Pixel coordinate grounding data

====================

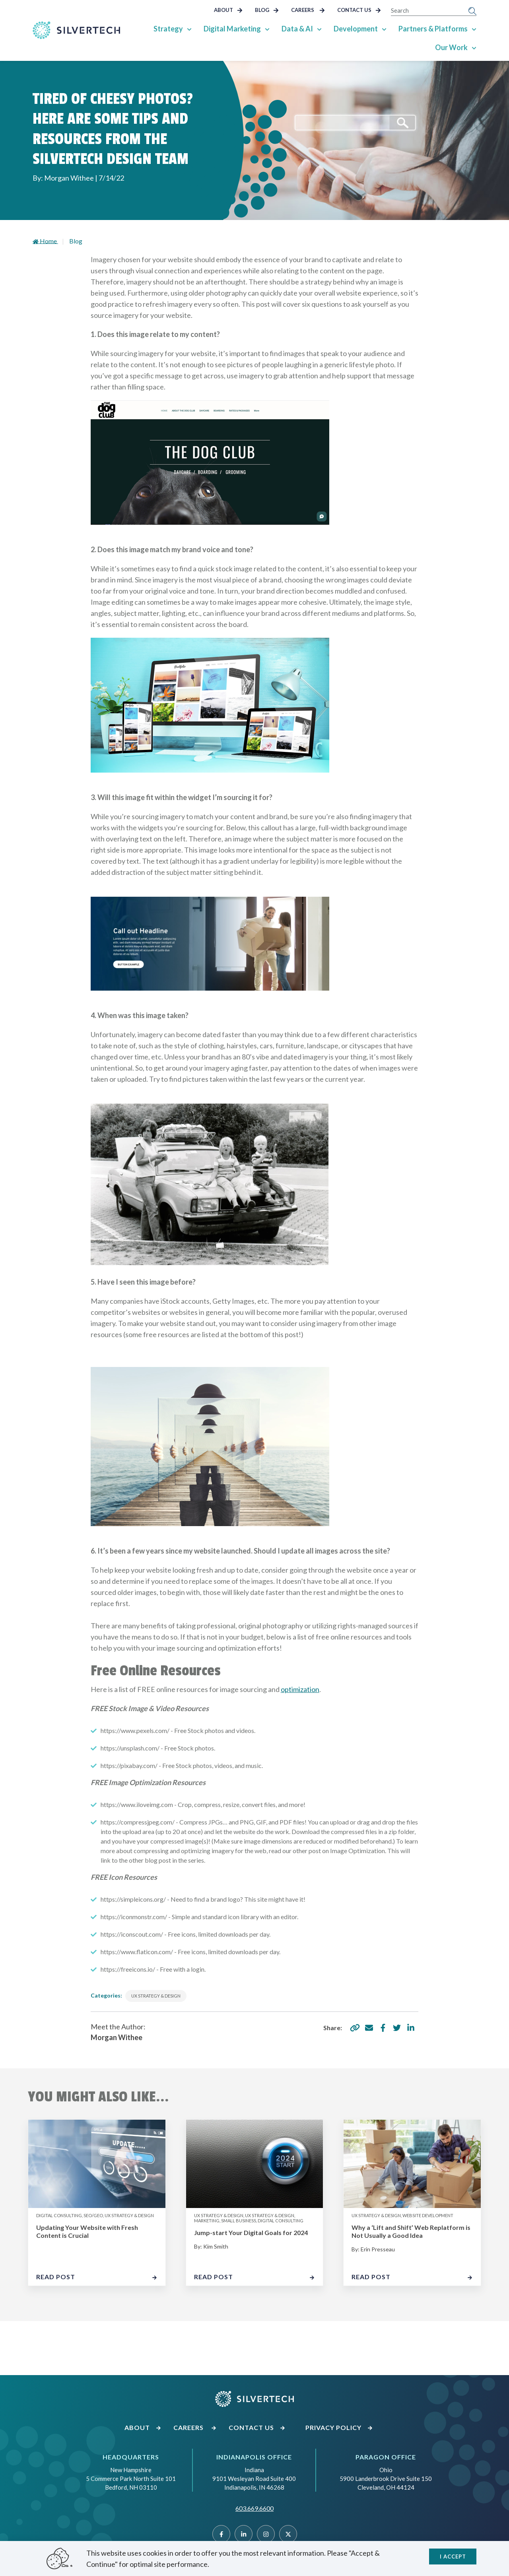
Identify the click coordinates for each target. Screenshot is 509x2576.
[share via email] (369, 2027)
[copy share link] (354, 2027)
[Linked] (244, 2534)
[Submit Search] (472, 10)
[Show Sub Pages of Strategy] (189, 28)
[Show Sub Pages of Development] (384, 28)
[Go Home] (76, 30)
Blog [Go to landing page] (75, 241)
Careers (308, 10)
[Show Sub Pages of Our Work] (474, 47)
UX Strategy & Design (156, 1995)
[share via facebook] (383, 2027)
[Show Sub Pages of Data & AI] (319, 28)
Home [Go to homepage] (45, 241)
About (228, 10)
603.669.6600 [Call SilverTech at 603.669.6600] (254, 2508)
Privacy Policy (339, 2427)
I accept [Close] (453, 2556)
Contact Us (359, 10)
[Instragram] (266, 2534)
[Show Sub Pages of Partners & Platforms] (474, 28)
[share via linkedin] (410, 2027)
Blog (267, 10)
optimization (300, 1689)
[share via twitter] (396, 2027)
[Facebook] (221, 2534)
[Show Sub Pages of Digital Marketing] (267, 28)
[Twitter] (288, 2534)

====================

◆ EXERCISE DESCRIPTION ◆
Copy each line of the records above without change, but do not include any picture.

◆ COMPLETED TASK ◆
Identify the click coordinates for each target. Screenshot is 509x2576.
[share via email] (369, 2027)
[copy share link] (354, 2027)
[Linked] (244, 2534)
[Submit Search] (472, 10)
[Show Sub Pages of Strategy] (189, 28)
[Show Sub Pages of Development] (384, 28)
[Go Home] (76, 30)
Blog [Go to landing page] (75, 241)
Careers (308, 10)
[Show Sub Pages of Our Work] (474, 47)
UX Strategy & Design (156, 1995)
[share via facebook] (383, 2027)
[Show Sub Pages of Data & AI] (319, 28)
Home [Go to homepage] (45, 241)
About (228, 10)
603.669.6600 [Call SilverTech at 603.669.6600] (254, 2508)
Privacy Policy (339, 2427)
I accept [Close] (453, 2556)
Contact Us (359, 10)
[Instragram] (266, 2534)
[Show Sub Pages of Partners & Platforms] (474, 28)
[share via linkedin] (410, 2027)
Blog (267, 10)
optimization (300, 1689)
[share via twitter] (396, 2027)
[Facebook] (221, 2534)
[Show Sub Pages of Digital Marketing] (267, 28)
[Twitter] (288, 2534)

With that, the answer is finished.